Using the records below, give the number of lines where the string "quartos" shows up. Add nothing to it.
[Materials provided Boundary: Start]
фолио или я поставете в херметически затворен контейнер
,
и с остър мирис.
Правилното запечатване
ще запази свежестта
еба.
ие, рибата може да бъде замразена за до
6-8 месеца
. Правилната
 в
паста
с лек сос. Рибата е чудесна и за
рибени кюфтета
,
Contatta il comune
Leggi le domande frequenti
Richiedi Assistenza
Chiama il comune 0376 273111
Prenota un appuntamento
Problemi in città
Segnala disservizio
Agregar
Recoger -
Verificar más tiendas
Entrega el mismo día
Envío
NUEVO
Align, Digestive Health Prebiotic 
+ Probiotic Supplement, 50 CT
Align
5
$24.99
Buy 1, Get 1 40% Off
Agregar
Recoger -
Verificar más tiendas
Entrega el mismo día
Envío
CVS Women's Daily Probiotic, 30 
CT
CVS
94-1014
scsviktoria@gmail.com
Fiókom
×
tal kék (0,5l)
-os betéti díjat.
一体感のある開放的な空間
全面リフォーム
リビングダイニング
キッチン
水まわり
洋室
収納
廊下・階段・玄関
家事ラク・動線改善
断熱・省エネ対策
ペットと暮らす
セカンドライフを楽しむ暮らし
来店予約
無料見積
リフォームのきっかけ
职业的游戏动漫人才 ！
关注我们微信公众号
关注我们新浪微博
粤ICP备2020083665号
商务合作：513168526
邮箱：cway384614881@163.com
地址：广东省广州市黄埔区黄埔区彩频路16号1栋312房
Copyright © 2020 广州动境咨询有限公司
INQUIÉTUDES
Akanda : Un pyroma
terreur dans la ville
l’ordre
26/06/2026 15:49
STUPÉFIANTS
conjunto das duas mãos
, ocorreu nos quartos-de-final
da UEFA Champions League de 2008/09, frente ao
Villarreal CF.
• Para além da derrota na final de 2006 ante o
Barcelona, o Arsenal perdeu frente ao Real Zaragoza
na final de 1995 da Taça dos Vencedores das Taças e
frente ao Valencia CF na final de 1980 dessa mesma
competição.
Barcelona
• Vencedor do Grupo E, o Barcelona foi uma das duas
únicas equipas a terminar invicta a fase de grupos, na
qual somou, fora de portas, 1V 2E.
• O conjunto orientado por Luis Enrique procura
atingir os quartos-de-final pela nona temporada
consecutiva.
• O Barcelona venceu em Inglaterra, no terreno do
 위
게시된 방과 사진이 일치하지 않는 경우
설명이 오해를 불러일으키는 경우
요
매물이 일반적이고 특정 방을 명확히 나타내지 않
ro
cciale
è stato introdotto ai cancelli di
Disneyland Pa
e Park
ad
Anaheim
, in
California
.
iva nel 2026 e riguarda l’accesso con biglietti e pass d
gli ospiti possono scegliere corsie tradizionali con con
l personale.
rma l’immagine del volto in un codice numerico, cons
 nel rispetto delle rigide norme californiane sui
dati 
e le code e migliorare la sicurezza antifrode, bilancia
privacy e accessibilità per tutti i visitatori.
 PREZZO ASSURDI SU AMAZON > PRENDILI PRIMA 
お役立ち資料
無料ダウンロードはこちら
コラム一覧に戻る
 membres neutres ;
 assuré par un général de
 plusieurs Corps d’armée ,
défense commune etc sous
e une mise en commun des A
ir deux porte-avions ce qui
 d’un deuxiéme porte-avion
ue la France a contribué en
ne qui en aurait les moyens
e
[Materials provided Boundary: End]
◆ **Problem solution**
2